Start of Block

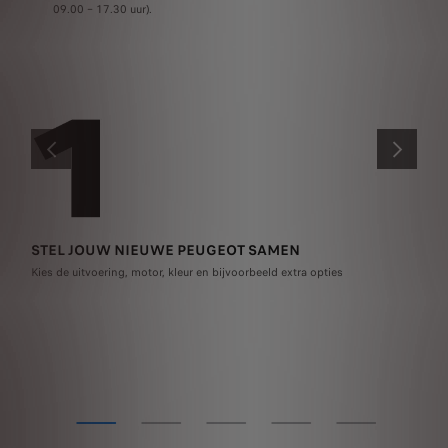
09.00 – 17.30 uur).
VORIGE
VOLGENDE
STEL JOUW NIEUWE PEUGEOT SAMEN
OF
Kies de uitvoering, motor, kleur en bijvoorbeeld extra opties
Kie
geh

End of Block

Make an exact copy of all the material, but keep the pictures out of it.

09.00 – 17.30 uur).
VORIGE
VOLGENDE
STEL JOUW NIEUWE PEUGEOT SAMEN
OF
Kies de uitvoering, motor, kleur en bijvoorbeeld extra opties
Kie
geh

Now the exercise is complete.